Is friend function getting inherited here?

Question

The method fun() in the Derived class is private. When we call the function ptr->fun() through run time polymorphism, it is executing. But this violates the encapsulation property of the Derived class.

#include<iostream>
using namespace std;

class Derived;

class Base {
private:
    virtual void fun() { cout << "Base Fun"; }
friend int main();
};

class Derived: public Base {
private:
    void fun() { cout << "Derived Fun"; }
};

int main()
{
Base *ptr = new Derived;
ptr->fun();
return 0;
}

Can anyone please explain what is happening?

Answer 1

First of all, your Derived::fun() is also virtual, because if a function in a derived class has the same declaration as a virtual function in the base class, the function in derived class automatically gets virtual, even if that was not explicitly specified.

Secondly, it is completely OK to access private virtual functions via public intermediate functions from the base class, see, for example, this answer and its links, particularly Virtuality by Herb Sutter. A sample code might be like

#include<iostream>
using namespace std;

class Derived;

class Base {
private:
    virtual void fun() { cout << "Base Fun"; }
public:
    void funInt() { fun(); }
};

class Derived: public Base {
private:
    virtual void fun() { cout << "Derived Fun"; }
};

int main()
{
Base *ptr = new Derived;
ptr->funInt();
return 0;
}

So, what happens in your case, I think, is a similar situation: the main is allowed to access ptr->fun(), but due to virtuality this fun() happens to be Derived::fun().

UPD: expanding on a comment

But doesn't this sound a little alarming.. I mean, all the functions that derive from the Base class, will have their private members accessible to the friend functions of the Base class

No, not all the functions of Derived will be accessible to the friends of Base, but only those that can be accessible via Base pointer. For example:

class Base { 
    virtual void fun();
    friend int main(); 
}
class Derived: public Base {
    virtual void fun();
    virtual void foo();
    void bar();
}

only Derived::fun() can be accessed from main:

int main() {
    Derived *ptr = new Derived;
    Base* baseptr = ptr;
    baseptr->fun(); // ok, calls Derived::fun()
    baseptr->foo(); // error, no such function in Base
    ptr->foo(); // error, foo is private
    return 0;
}

Note that virtual function are intentionally extensible, and any override of virtual function in Derived means that that function can be called via Base pointer; this is the main purpose of virtual functions. If Derived makes its overriding function private, it still should be conscious that the function can be accessed via Base pointer, because that is the main idea behind the virtual functions.

Answer 2

Friend functions never take part in inheritance.

What is happening here?
When virtual method is defined in Base class, a virtual table is createdwhich contains address of fun method of Base class. And since, Derived class inherits it, the VTABLE also contains the address of Derived class fun method. Now, since main is the friend function of Base class, compiler allows access of its members to main method irrespective of their access specifier. Hence, main gets the address of Derived::fun and Derived class fun gets called at runtime.

Answer 3

This is happening because you have declared funas virtual. At runtime when the vtable is searched, it finds the entry for Derived::fun() and hence jumps to the address.
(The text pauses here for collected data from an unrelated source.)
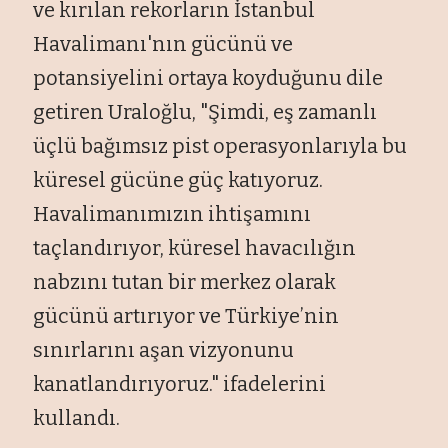
ve kırılan rekorların İstanbul
Havalimanı'nın gücünü ve
potansiyelini ortaya koyduğunu dile
getiren Uraloğlu, "Şimdi, eş zamanlı
üçlü bağımsız pist operasyonlarıyla bu
küresel gücüne güç katıyoruz.
Havalimanımızın ihtişamını
taçlandırıyor, küresel havacılığın
nabzını tutan bir merkez olarak
gücünü artırıyor ve Türkiye’nin
sınırlarını aşan vizyonunu
kanatlandırıyoruz." ifadelerini
kullandı.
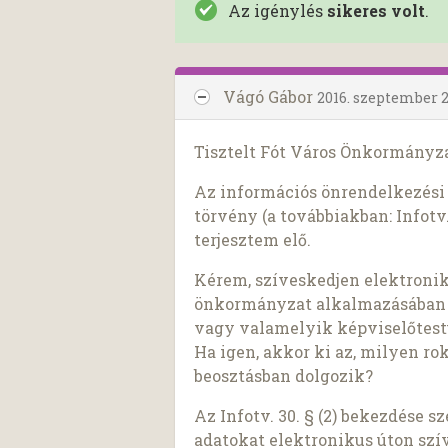
Az igénylés
sikeres volt
.
Vágó Gábor
2016. szeptember 2
Tisztelt Fót Város Önkormányza
Az információs önrendelkezési j
törvény (a továbbiakban: Infotv.
terjesztem elő.
Kérem, szíveskedjen elektroni
önkormányzat alkalmazásában á
vagy valamelyik képviselőtest
Ha igen, akkor ki az, milyen ro
beosztásban dolgozik?
Az Infotv. 30. § (2) bekezdése 
adatokat elektronikus úton szí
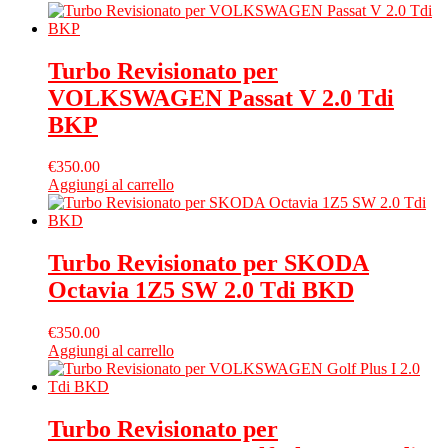
Turbo Revisionato per
VOLKSWAGEN Passat V 2.0 Tdi
BKP
€
350.00
Aggiungi al carrello
Turbo Revisionato per SKODA
Octavia 1Z5 SW 2.0 Tdi BKD
€
350.00
Aggiungi al carrello
Turbo Revisionato per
However the friend functions does not get inherited, you can check using this.

class Base {
private:
    virtual void fun() { cout << "Base Fun"; }
    friend int main();
    int z = 20;
};

class Derived : public Base {
private:
    void fun() { cout << "Derived Fun"; }
    int m = 10;
};

int main()
{
    Base *ptr = new Derived;
    ptr->z = 10; //Accepted
    ptr->m = 5; //error
    return 0;
}

Here private member of Derived m is not accessible to main.